First the total variation V(g) is defined as
$$V(g) = \sup \sum_{i=1}^n \vert g(t_{i})-g(t_{i-1}) \vert$$
And of course (2.48) and (2.49)
(2.48) $$\vert \int_{a}^b x(t)dg(t) \vert ≤ \Vert x \Vert V(g) $$ (2.49) $$V(g) = \Vert f \Vert$$
Based on my understanding, $\hat g$ comes about in order to prove uniqueness of g (see page 48).
First suppose on the contrary $\exists g_1, g_2$ w. bounded variation s.t. $$f(x) = \int_{a}^b x(t)dg_{i}(t), x \in C[a,b]$$
With $g=g_1-g_2,$ (2.50) comes about $$0 = \int_{a}^b x(t)dg_{i}(t), x \in C[a,b]$$
And after about 1.5 pages of tip-towing around (the M-beast),$\hat g$ is introduced as a normalized version of g.
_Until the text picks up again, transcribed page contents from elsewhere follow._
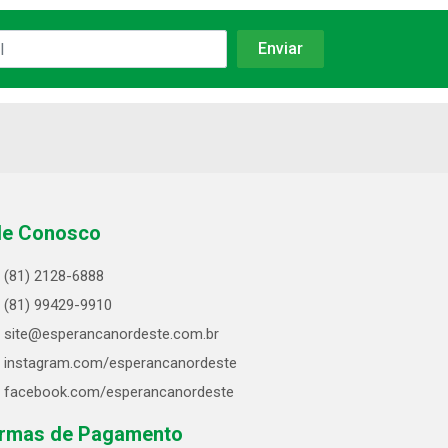
le Conosco
(81) 2128-6888
(81) 99429-9910
site@esperancanordeste.com.br
instagram.com/esperancanordeste
facebook.com/esperancanordeste
rmas de Pagamento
And to make my head spinning even faster, at last the conclusion is going to be $V(g) = \Vert f \Vert = V(\hat g)$ by arguing that $V(\hat g) < V(g)$???
I am self-studying (the book is online) and found this section really hard to follow/swallow. Any tips/comments are appreciated. Thanks!